The increasing prices of prescription medications in the U.S. in recent years has had significant effects on both the federal government and patients. Medicare is one of the largest prescription drug payers in the nation, and its prescription drug benefit program, Part D, accounted for $101 billion (30%) of the total $333 billion that the U.S. spent on retail prescription drugs in 2017. Based on data from CMS’ Medicare Part D drug spending dashboard, the Kaiser Family Foundation found that list prices increased by more than 10% for 450 (14%) of all Part D covered drugs between 2018 and 2019.
For consumers, rising prices can have a negative effect on their personal health and habits. For instance, a survey by the Kaiser Family Foundation found that costs were the reason three in 10 respondents (29 percent) reported not taking their medicine as prescribed. Not taking medications as prescribed can not only this lead to poor health outcomes, particularly for vulnerable populations, but it also has deadly consequences. An estimated 125,000 deaths each year are because of medication non-adherence in the U.S.
Concerns about prescription drug prices have only increased over the past year, amid the COVID-19 pandemic.

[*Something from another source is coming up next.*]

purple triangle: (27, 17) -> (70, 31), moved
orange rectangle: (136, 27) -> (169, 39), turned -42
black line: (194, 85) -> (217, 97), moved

A study by Gallup found that nearly nine in 10 U.S. adults are "very" (55 percent) or "somewhat" (33 percent) concerned that the pharmaceutical industry will leverage the pandemic to raise drug prices. This sentiment is especially true for members of communities of color. For instance, 87 percent of Black Americans in an AARP survey say that they are “very” or “somewhat” concerned about being able to afford prescription medications for themselves or their family in the next few years.

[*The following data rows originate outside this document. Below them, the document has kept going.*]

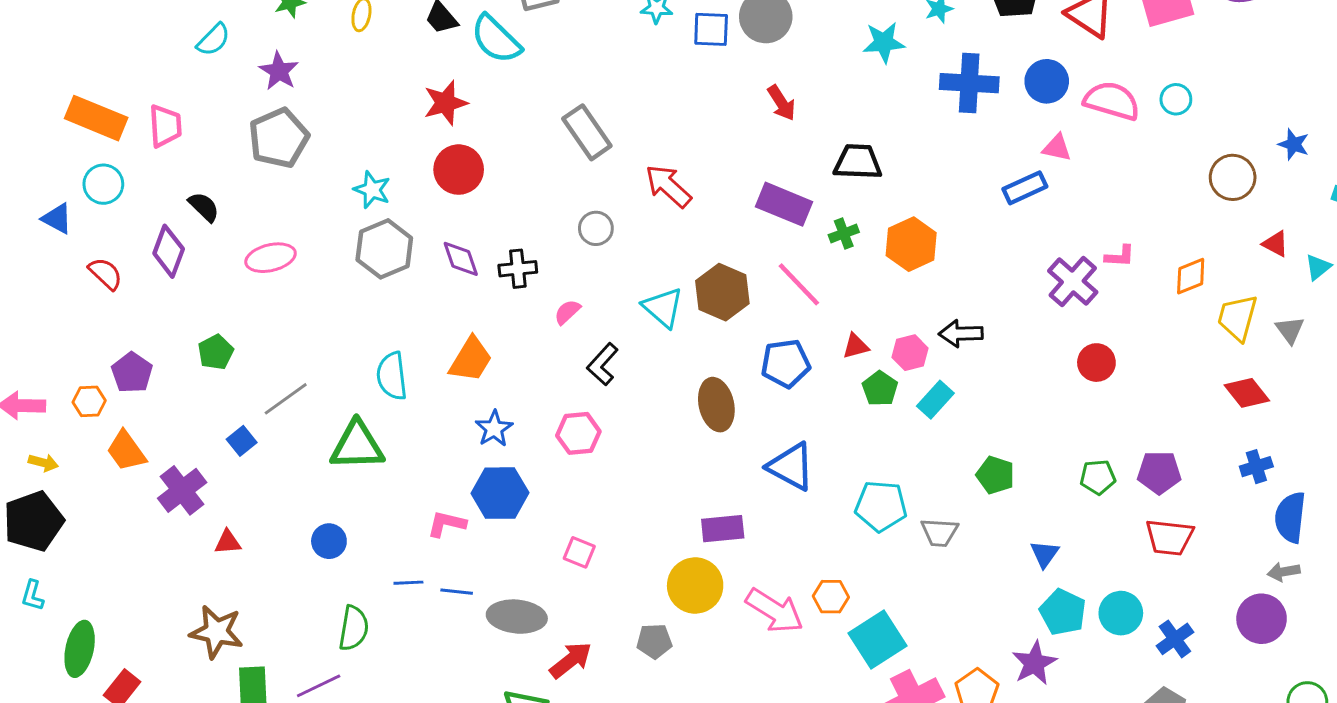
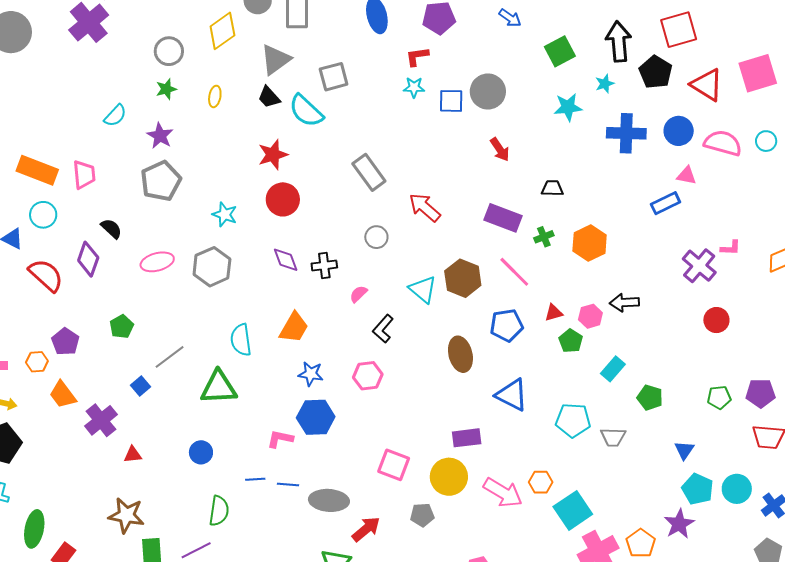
black trapezoid: (858, 162) -> (552, 188), size x0.7
gray hexagon: (384, 249) -> (212, 267), moved
red semicircle: (105, 274) -> (46, 275), size x1.5
cyan rectangle: (935, 400) -> (613, 369), moved
blue star: (494, 429) -> (311, 374), turned -30
pink square: (579, 552) -> (394, 465), moved, size x1.5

Prescription drug prices is a key issue for President Joe Biden, just like his predecessor. In his first address to a joint session of Congress, Biden called for lowering prescription drug costs, noting that medications are “outrageously expensive” in the United States.
In this blog post, we take a look at the Biden administration’s early actions on prescription drug pricing, review Medicare-related drug pricing proposals from the previous administration, and preview what’s next for this important issue.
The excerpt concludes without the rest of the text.